Problem statement: Using the records below, filter for lines that contain the string "portoghese" and copy them out.

Stored data entries
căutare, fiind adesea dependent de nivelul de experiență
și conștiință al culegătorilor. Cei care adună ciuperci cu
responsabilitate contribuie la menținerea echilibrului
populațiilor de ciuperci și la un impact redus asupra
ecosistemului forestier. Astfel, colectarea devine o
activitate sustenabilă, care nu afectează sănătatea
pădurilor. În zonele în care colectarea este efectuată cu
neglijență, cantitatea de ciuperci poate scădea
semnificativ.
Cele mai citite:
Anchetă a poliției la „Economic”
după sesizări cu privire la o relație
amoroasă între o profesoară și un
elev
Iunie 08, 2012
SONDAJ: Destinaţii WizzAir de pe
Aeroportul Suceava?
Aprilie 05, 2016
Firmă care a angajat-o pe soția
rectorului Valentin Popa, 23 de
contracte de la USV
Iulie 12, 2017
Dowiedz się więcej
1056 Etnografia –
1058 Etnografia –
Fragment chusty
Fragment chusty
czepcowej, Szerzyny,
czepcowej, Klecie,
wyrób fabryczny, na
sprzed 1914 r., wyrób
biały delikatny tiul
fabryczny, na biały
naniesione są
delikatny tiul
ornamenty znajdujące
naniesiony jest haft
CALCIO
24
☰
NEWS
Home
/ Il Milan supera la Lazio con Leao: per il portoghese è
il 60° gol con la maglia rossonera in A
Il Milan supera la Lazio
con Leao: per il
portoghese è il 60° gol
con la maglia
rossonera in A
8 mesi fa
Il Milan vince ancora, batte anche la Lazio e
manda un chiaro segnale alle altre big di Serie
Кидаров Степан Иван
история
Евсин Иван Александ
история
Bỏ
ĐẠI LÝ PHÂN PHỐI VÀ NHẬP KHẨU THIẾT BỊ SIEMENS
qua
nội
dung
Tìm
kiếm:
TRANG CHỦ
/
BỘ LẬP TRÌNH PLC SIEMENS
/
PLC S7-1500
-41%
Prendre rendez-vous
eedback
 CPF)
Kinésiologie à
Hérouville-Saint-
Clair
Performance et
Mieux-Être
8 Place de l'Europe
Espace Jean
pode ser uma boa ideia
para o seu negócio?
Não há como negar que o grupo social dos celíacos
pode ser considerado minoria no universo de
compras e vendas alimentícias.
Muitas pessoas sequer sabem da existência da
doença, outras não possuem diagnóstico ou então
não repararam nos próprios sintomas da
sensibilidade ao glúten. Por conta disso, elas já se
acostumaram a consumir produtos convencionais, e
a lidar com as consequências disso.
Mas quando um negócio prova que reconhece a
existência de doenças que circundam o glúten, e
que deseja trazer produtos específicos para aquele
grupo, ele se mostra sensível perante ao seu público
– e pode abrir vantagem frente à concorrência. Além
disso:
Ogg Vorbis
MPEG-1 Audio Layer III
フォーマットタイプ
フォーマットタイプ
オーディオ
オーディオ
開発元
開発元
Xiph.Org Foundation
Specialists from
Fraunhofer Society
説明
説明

Your response:
/ Il Milan supera la Lazio con Leao: per il portoghese è
portoghese è il 60° gol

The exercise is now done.